Pull Request overview

Prevent crashes for model.generate

Details

The _update_model_kwargs_for_generation method in GenerationMixin would endlessly grow the attention_mask to match the past_key_values + 1, which is normally very reasonable. However, with attention_sinks we eventually cap the past_key_values, so it ended up crashing.

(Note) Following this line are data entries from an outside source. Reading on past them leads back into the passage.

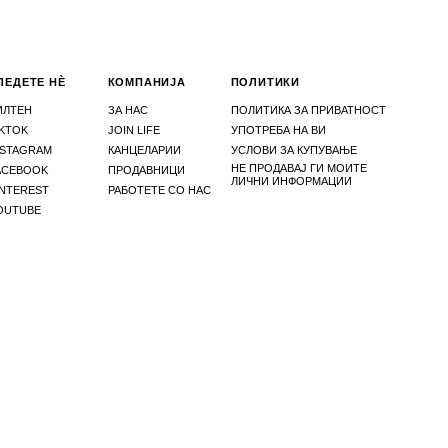
ЛЕДЕТЕ НЀ
КОМПАНИЈА
ПОЛИТИКИ
ИЛТЕН
ЗА НАС
ПОЛИТИКА ЗА ПРИВАТНОСТ
IKTOK
JOIN LIFE
УПОТРЕБА НА ВИ
NSTAGRAM
КАНЦЕЛАРИИ
УСЛОВИ ЗА КУПУВАЊЕ
НЕ ПРОДАВАЈ ГИ МОИТЕ
ACEBOOK
ПРОДАВНИЦИ
ЛИЧНИ ИНФОРМАЦИИ
INTEREST
РАБОТЕТЕ СО НАС
OUTUBE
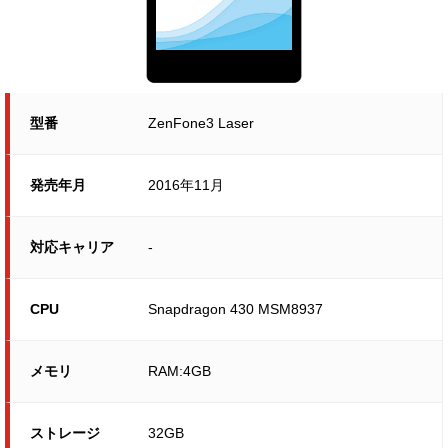
型番
ZenFone3 Laser
発売年月
2016年11月
対応キャリア
-
CPU
Snapdragon 430 MSM8937
メモリ
RAM:4GB
ストレージ
32GB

This change very simply prevents the endless growth of the attention_mask so it always matches past_key_values + 1.

Usage

import torch
from transformers import AutoTokenizer, TextStreamer, GenerationConfig
from attention_sinks import AutoModelForCausalLM


# model_id = "meta-llama/Llama-2-7b-hf"
# model_id = "mistralai/Mistral-7B-v0.1"
model_id = "mosaicml/mpt-7b"
# model_id = "tiiuae/falcon-7b"
# model_id = "EleutherAI/pythia-6.9b-deduped"

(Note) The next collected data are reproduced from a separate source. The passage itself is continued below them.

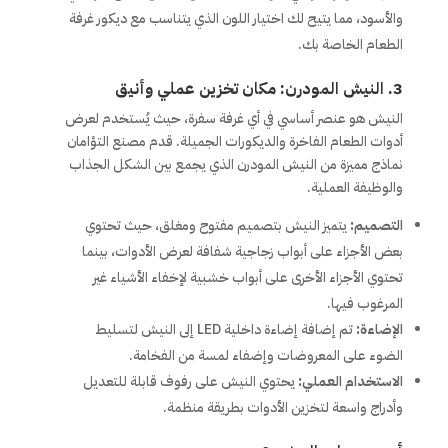
والأسود، مما يتيح لك اختيار اللون الذي يتناسب مع ديكور غرفة
الطعام الخاصة بك.
3. النيش المودرن: مكان تخزين عملي وأنيق
النيش هو عنصر أساسي في أي غرفة سفرة، حيث يُستخدم لعرض
أدوات الطعام الفاخرة والديكورات الجميلة. قدم مصنع التؤامان
نماذج مميزة من النيش المودرن الذي يجمع بين الشكل الجذاب
والوظيفة العملية.
التصميم:
يتميز النيش بتصميم مفتوح ومغلق، حيث تحتوي
بعض الأجزاء على أبواب زجاجية شفافة لعرض الأدوات، بينما
تحتوي الأجزاء الأخرى على أبواب خشبية لإخفاء الأشياء غير
المرغوب فيها.
الإضاءة:
تم إضافة إضاءة داخلية LED إلى النيش لتسليط
الضوء على المعروضات وإضفاء لمسة من الفخامة.
الاستخدام العملي:
يحتوي النيش على رفوف قابلة للتعديل
وأدراج واسعة لتخزين الأدوات بطريقة منظمة.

# Load the chosen model and corresponding tokenizer
model = AutoModelForCausalLM.from_pretrained(
    model_id,
    # for efficiency:
    device_map="auto",
    torch_dtype=torch.float16,
    # `attention_sinks`-specific arguments:
    attention_sink_size=4,
    attention_sink_window_size=252,
)
tokenizer = AutoTokenizer.from_pretrained(model_id)
tokenizer.pad_token_id = tokenizer.eos_token_id

# Our input text
text = "Vaswani et al. (2017) introduced the Transformers"

# Encode the text
input_ids = tokenizer.encode(text, return_tensors="pt").to(model.device)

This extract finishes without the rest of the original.